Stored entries
# # #
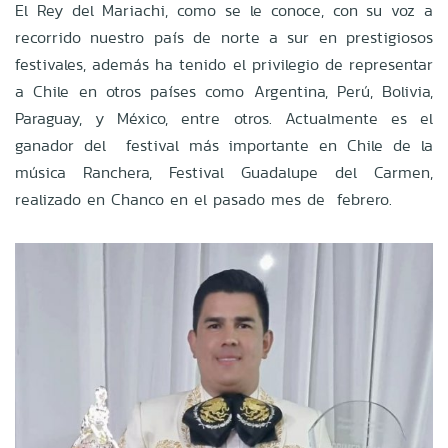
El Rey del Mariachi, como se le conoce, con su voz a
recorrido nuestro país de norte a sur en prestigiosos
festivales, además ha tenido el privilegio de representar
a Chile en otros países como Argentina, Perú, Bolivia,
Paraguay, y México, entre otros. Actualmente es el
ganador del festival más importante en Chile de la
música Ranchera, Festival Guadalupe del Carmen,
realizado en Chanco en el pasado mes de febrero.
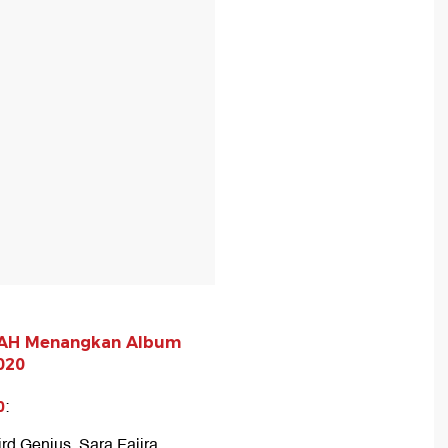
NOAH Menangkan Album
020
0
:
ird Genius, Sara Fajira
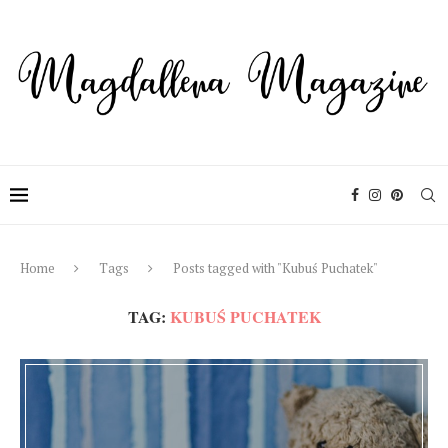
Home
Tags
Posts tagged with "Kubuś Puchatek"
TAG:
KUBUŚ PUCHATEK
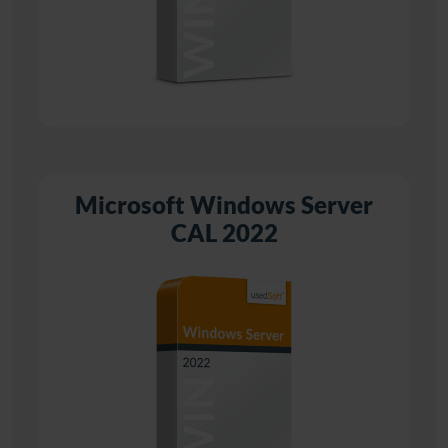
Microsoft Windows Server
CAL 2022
# # #
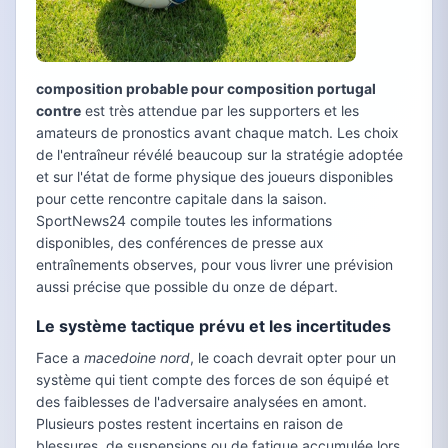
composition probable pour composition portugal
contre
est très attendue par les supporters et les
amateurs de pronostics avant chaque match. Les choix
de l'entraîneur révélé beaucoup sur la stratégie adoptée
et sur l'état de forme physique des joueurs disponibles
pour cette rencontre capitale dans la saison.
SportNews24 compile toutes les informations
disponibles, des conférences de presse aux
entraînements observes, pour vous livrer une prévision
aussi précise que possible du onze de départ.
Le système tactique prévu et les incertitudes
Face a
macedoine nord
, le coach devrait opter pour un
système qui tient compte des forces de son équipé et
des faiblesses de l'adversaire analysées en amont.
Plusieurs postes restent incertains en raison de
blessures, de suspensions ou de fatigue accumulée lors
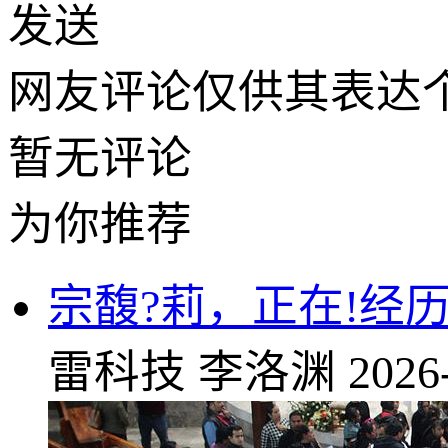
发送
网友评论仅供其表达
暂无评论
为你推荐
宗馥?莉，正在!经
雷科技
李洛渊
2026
# # #
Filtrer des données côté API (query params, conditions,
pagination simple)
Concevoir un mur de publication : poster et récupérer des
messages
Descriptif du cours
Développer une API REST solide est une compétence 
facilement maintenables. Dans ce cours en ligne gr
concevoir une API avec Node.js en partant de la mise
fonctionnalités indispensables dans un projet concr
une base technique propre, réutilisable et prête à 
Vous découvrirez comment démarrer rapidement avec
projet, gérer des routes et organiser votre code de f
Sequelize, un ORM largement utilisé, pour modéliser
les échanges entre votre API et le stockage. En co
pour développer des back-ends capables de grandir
# # #
WHAT THE EXERCISE ASKS: Among the entries above, the lines between the ones containing "Concevoir un mur" and "pour développer des", inclusive, are to be transcribed exactly. No other line is to be given.

SOLUTION FOR THIS TASK:
Concevoir un mur de publication : poster et récupérer des
messages
Descriptif du cours
Développer une API REST solide est une compétence 
facilement maintenables. Dans ce cours en ligne gr
concevoir une API avec Node.js en partant de la mise
fonctionnalités indispensables dans un projet concr
une base technique propre, réutilisable et prête à 
Vous découvrirez comment démarrer rapidement avec
projet, gérer des routes et organiser votre code de f
Sequelize, un ORM largement utilisé, pour modéliser
les échanges entre votre API et le stockage. En co
pour développer des back-ends capables de grandir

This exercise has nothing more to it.